A research report on the Back To Education Allowance (BTEA) for Irish unemployed, produced by the Economic and Social Research Institute (ESRI) and published Wednesday says the scheme was in effect useless as there is no evidence of improved employment outcomes for recipients. Some recipients have been on courses for up to six years.


The damning conclusion of the researchers on the second biggest activation programme is:  

In fact, compared to similarly unemployed individuals, jobseekers who commenced an education course supported by the BTEA programme in September/October 2008 were between 23 and 38 percentage points less likely to have exited unemployment to a job by June 2012, and between 14 and 29 percentage points less likely at the same time in 2014.

In 2015 outside of the June-September period, the typical number of recipients was 24,000. Even though officially classified as unemployed they are not included in official unemployment data.

The report says that in response to the unemployment crisis that evolved from the recession, the Department of Social Protection (DSP) increased its expenditure on its Working Age Employment Supports schemes, which comprise a suite of activation programmes aimed at assisting social welfare recipients to progress into employment.

Examples include the Community Employment (CE) scheme, JobBridge, the Back to Education Allowance (BTEA) and the Back to Work Enterprise Allowance. Between 2007 and 2012, expenditure on these programmes rose by 48 per cent. However, the DSP’s spending on the BTEA scheme more than trebled, increasing from €64.1 million to €199.5 million, while the number of recipients quadrupled, growing from approximately 6,000 to almost 25,000. In terms of total expenditure, the BTEA scheme represents the second largest activation measure in Ireland, second only to the CE scheme.

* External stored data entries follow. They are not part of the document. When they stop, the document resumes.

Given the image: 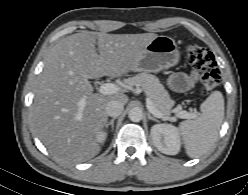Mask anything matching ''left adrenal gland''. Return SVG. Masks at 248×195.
<instances>
[{"label":"left adrenal gland","instance_id":"left-adrenal-gland-1","mask_svg":"<svg viewBox=\"0 0 248 195\" xmlns=\"http://www.w3.org/2000/svg\"><path fill=\"white\" fill-rule=\"evenodd\" d=\"M148 119L153 120L155 122H159L155 117H153L150 113H148Z\"/></svg>","mask_w":248,"mask_h":195}]
</instances>
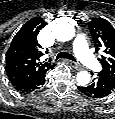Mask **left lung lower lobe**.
Listing matches in <instances>:
<instances>
[{"label":"left lung lower lobe","mask_w":115,"mask_h":119,"mask_svg":"<svg viewBox=\"0 0 115 119\" xmlns=\"http://www.w3.org/2000/svg\"><path fill=\"white\" fill-rule=\"evenodd\" d=\"M78 89L90 98H104L115 92V80L106 74L99 73L98 78L90 85L78 87Z\"/></svg>","instance_id":"1"}]
</instances>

The report says that there is little doubt that schemes that support access to education, like the BTEA, are a vital component of any life-long learning strategy. "Nevertheless, the evidence presented in this report, which is consistent with the findings from past reviews of the programme, raises concerns about the effectiveness of the BTEA in assisting jobseekers to transition from unemployment to employment. There is evidence that the BTEA scheme was successful in redirecting participants to further study or training. However, the scheme does not appear to be effective in terms of its core goal of assisting the unemployed to transition to employment. Furthermore, there is some concern around the degree of progression into higher level study for those BTEA participants that go this route of continued education."

In 1992 in 'Industrial Training in Ireland,' an official report authored by Dr Frank Roche and the late Paul Tansey, said that that Ireland was a poor trainer — both the State and the business sectors — and there was an urgent need to radically upgrade the skill base of the workforce.

Ireland skills trainingAnCo and FÁS, public agencies, gave good business to private trainers but the they were unfit for purpose. The discredited FÁS has been rebranded as SOLAS (An tSeirbhís Oideachais Leanúnaigh agus Scileanna) — the acronym is the Gaelic word for light!

An OECD report in 2010 concluded in respect of FÁS that: "Evaluations and data to assess its efficiency and effectiveness are lacking," and in general: "Data on labour market outcomes are fragmented and research on VET (vocational education and training) is scarce. The wide range of VET programmes has not been systematically evaluated."

The Irish apprenticeship system is both stuck in the past and is the worst in Western Europe.